This is an interesting concept to explore. This car was local to me when I lived in Regina but I never saw it so I can't comment on how it was done, I am not even sure who owns it at this point. My concern with a swap like this is space as the engine is significantly bigger than a vr6 and the valve cover doesn't even clear the radiator support which had to be trimmed. It seems like more work than it is worth really. Exhaust routing would be interesting as well for the front bank of cylinders.\

An interesting swap would be the yamaha v6 out of a taurus SHO.


----------



## 85GTIGUY (May 8, 2014)

JamesS said:


> This is an interesting concept to explore. This car was local to me when I lived in Regina but I never saw it so I can't comment on how it was done, I am not even sure who owns it at this point. My concern with a swap like this is space as the engine is significantly bigger than a vr6 and the valve cover doesn't even clear the radiator support which had to be trimmed. It seems like more work than it is worth really. Exhaust routing would be interesting as well for the front bank of cylinders.\
> 
> An interesting swap would be the yamaha v6 out of a taurus SHO.


The LS series is alot more compact than most might think. 
Consider the following. this is the same engine in an MR2's engine bay.


----------



## 85GTIGUY (May 8, 2014)

This is the best i can do for a comparison the difference between the 2 is more about your center of gravity the LS is much lower where the Vr6 is a very top heavy motor. 
Vr6 miata
















Ls1 miata remove the plastic corvette covers and the motors take up about the same amount of space


----------



## JamesS (Nov 18, 2008)

I would think you could only swap a v8 which came in a transverse application, not any ls engine as it would be too long.
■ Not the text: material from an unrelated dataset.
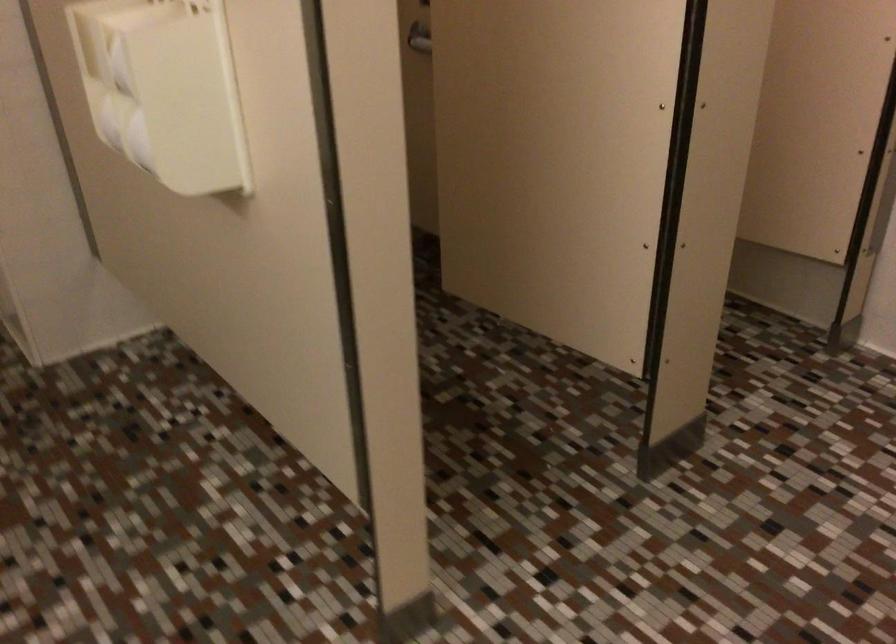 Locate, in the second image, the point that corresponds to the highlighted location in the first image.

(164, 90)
In both you probably have to shift the transmission to the drivers side to clear the framerail

The northstar v8 has a pretty bad reputation


----------



## 85GTIGUY (May 8, 2014)

JamesS said:


> I would think you could only swap a v8 which came in a transverse application, not any ls engine as it would be too long. In both you probably have to shift the transmission to the drivers side to clear the framerail
> 
> The northstar v8 has a pretty bad reputation


The ls4 was a transverse solution and was in several GM cars around 2005 but it's differences are mostly bolt on. 
The difference between the ls4 (fwd ls) and the rest of the lsx family is 3 things
1)13mm shorter crank 10mm shorter front 3mm rear
2)different bell housing pattern for transmissions that were already on the market for FWD
3)an accessory drive that takes advantage of a single serpentine belt and a relocated water pump.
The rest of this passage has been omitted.